• **Exercise details**: Gather every line in the records below that contains the word "breadcrumb".

====================

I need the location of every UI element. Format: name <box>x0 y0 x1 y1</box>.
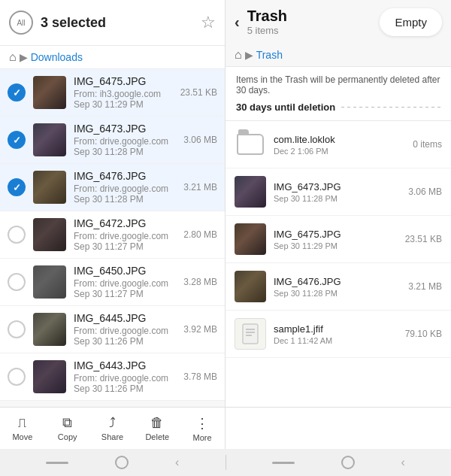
toolbar-share-label: Share <box>101 432 123 441</box>
trash-file-item[interactable]: com.lite.loklokDec 2 1:06 PM0 items <box>226 121 451 168</box>
toolbar-copy-button[interactable]: ⧉Copy <box>45 408 90 449</box>
file-size: 3.28 MB <box>183 277 217 287</box>
breadcrumb-trash[interactable]: Trash <box>256 49 283 61</box>
file-date: Sep 30 11:26 PM <box>74 384 176 394</box>
file-size: 2.80 MB <box>183 229 217 240</box>
nav-circle-left[interactable] <box>115 456 129 469</box>
nav-right: ‹ <box>226 456 452 469</box>
toolbar-delete-button[interactable]: 🗑Delete <box>135 408 180 449</box>
file-source: From: drive.google.com <box>74 136 176 147</box>
file-info: IMG_6473.JPGFrom: drive.google.comSep 30… <box>74 123 176 157</box>
trash-file-date: Dec 2 1:06 PM <box>274 147 405 156</box>
file-item[interactable]: IMG_6472.JPGFrom: drive.google.comSep 30… <box>0 211 225 259</box>
trash-file-size: 23.51 KB <box>405 234 442 244</box>
right-breadcrumb: ⌂ ▶ Trash <box>226 44 451 67</box>
trash-file-list: com.lite.loklokDec 2 1:06 PM0 itemsIMG_6… <box>226 121 451 407</box>
file-source: From: drive.google.com <box>74 373 176 384</box>
file-name: IMG_6443.JPG <box>74 359 176 371</box>
toolbar-move-button[interactable]: ⎍Move <box>0 408 45 449</box>
star-icon[interactable]: ☆ <box>201 13 216 32</box>
file-thumbnail <box>33 265 66 299</box>
trash-item-count: 5 items <box>247 25 373 36</box>
file-date: Sep 30 11:28 PM <box>74 147 176 157</box>
breadcrumb-downloads[interactable]: Downloads <box>31 51 83 63</box>
trash-file-info: IMG_6475.JPGSep 30 11:29 PM <box>274 229 398 250</box>
file-source: From: drive.google.com <box>74 183 176 194</box>
trash-file-name: com.lite.loklok <box>274 134 405 145</box>
toolbar-move-label: Move <box>12 432 32 441</box>
left-breadcrumb: ⌂ ▶ Downloads <box>0 46 225 69</box>
file-thumbnail <box>33 171 66 204</box>
file-list: IMG_6475.JPGFrom: ih3.google.comSep 30 1… <box>0 69 225 407</box>
left-panel: All 3 selected ☆ ⌂ ▶ Downloads IMG_6475.… <box>0 0 226 407</box>
file-checkbox[interactable] <box>8 226 26 244</box>
right-panel: ‹ Trash 5 items Empty ⌂ ▶ Trash Items in… <box>226 0 451 407</box>
file-item[interactable]: IMG_6445.JPGFrom: drive.google.comSep 30… <box>0 306 225 353</box>
trash-breadcrumb-arrow: ▶ <box>245 49 253 61</box>
file-checkbox[interactable] <box>8 273 26 291</box>
trash-file-name: sample1.jfif <box>274 323 398 335</box>
file-size: 3.78 MB <box>183 371 217 382</box>
nav-pill-left <box>46 462 68 464</box>
trash-file-info: IMG_6476.JPGSep 30 11:28 PM <box>274 276 401 298</box>
empty-trash-button[interactable]: Empty <box>380 8 442 36</box>
file-info: IMG_6443.JPGFrom: drive.google.comSep 30… <box>74 359 176 394</box>
toolbar-share-button[interactable]: ⤴Share <box>90 408 135 449</box>
file-date: Sep 30 11:27 PM <box>74 241 176 252</box>
file-source: From: drive.google.com <box>74 278 176 289</box>
file-info: IMG_6475.JPGFrom: ih3.google.comSep 30 1… <box>74 75 173 110</box>
file-item[interactable]: IMG_6443.JPGFrom: drive.google.comSep 30… <box>0 353 225 401</box>
trash-header-info: Trash 5 items <box>247 8 373 36</box>
file-checkbox[interactable] <box>8 131 26 149</box>
trash-info-text: Items in the Trash will be permanently d… <box>236 74 440 96</box>
nav-circle-right[interactable] <box>341 456 355 469</box>
trash-file-info: com.lite.loklokDec 2 1:06 PM <box>274 134 405 156</box>
file-checkbox[interactable] <box>8 320 26 338</box>
file-info: IMG_6445.JPGFrom: drive.google.comSep 30… <box>74 312 176 347</box>
file-item[interactable]: IMG_6475.JPGFrom: ih3.google.comSep 30 1… <box>0 69 225 117</box>
file-name: IMG_6472.JPG <box>74 217 176 229</box>
trash-file-size: 0 items <box>413 139 442 150</box>
select-all-checkbox[interactable]: All <box>9 11 33 35</box>
file-thumbnail <box>33 76 66 109</box>
file-thumbnail <box>33 123 66 156</box>
nav-back-right[interactable]: ‹ <box>401 456 405 469</box>
file-item[interactable]: IMG_6473.JPGFrom: drive.google.comSep 30… <box>0 117 225 164</box>
file-checkbox[interactable] <box>8 368 26 386</box>
right-header: ‹ Trash 5 items Empty <box>226 0 451 44</box>
trash-file-item[interactable]: IMG_6475.JPGSep 30 11:29 PM23.51 KB <box>226 216 451 263</box>
more-icon: ⋮ <box>195 415 209 432</box>
trash-file-size: 3.06 MB <box>408 186 442 197</box>
file-name: IMG_6473.JPG <box>74 123 176 135</box>
trash-file-size: 79.10 KB <box>405 329 442 339</box>
file-source: From: drive.google.com <box>74 231 176 241</box>
file-item[interactable]: IMG_6476.JPGFrom: drive.google.comSep 30… <box>0 164 225 211</box>
trash-file-item[interactable]: IMG_6473.JPGSep 30 11:28 PM3.06 MB <box>226 168 451 216</box>
file-size: 23.51 KB <box>180 87 217 98</box>
folder-icon <box>237 134 264 155</box>
file-checkbox[interactable] <box>8 83 26 102</box>
trash-file-info: sample1.jfifDec 1 11:42 AM <box>274 323 398 345</box>
back-arrow-icon[interactable]: ‹ <box>235 14 240 31</box>
nav-back-left[interactable]: ‹ <box>175 456 179 469</box>
file-checkbox[interactable] <box>8 178 26 196</box>
file-name: IMG_6476.JPG <box>74 170 176 182</box>
file-size: 3.21 MB <box>183 182 217 193</box>
file-date: Sep 30 11:26 PM <box>74 336 176 347</box>
trash-home-icon[interactable]: ⌂ <box>235 48 242 62</box>
trash-file-name: IMG_6473.JPG <box>274 181 401 193</box>
toolbar-more-button[interactable]: ⋮More <box>180 408 225 449</box>
file-date: Sep 30 11:28 PM <box>74 194 176 205</box>
file-size: 3.92 MB <box>183 324 217 335</box>
home-icon[interactable]: ⌂ <box>9 50 17 64</box>
breadcrumb-arrow: ▶ <box>20 51 28 63</box>
trash-file-item[interactable]: sample1.jfifDec 1 11:42 AM79.10 KB <box>226 311 451 358</box>
trash-file-date: Dec 1 11:42 AM <box>274 336 398 345</box>
trash-file-item[interactable]: IMG_6476.JPGSep 30 11:28 PM3.21 MB <box>226 263 451 311</box>
trash-info-box: Items in the Trash will be permanently d… <box>226 67 451 121</box>
file-date: Sep 30 11:29 PM <box>74 99 173 110</box>
file-item[interactable]: IMG_6450.JPGFrom: drive.google.comSep 30… <box>0 259 225 306</box>
file-thumbnail <box>33 218 66 251</box>
selected-count: 3 selected <box>41 15 193 31</box>
left-header: All 3 selected ☆ <box>0 0 225 46</box>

====================

• **Written response**:
breadcrumb-trash[interactable]: Trash <box>256 49 283 61</box>
right-breadcrumb: ⌂ ▶ Trash <box>226 44 451 67</box>
breadcrumb-downloads[interactable]: Downloads <box>31 51 83 63</box>
left-breadcrumb: ⌂ ▶ Downloads <box>0 46 225 69</box>
trash-breadcrumb-arrow: ▶ <box>245 49 253 61</box>
breadcrumb-arrow: ▶ <box>20 51 28 63</box>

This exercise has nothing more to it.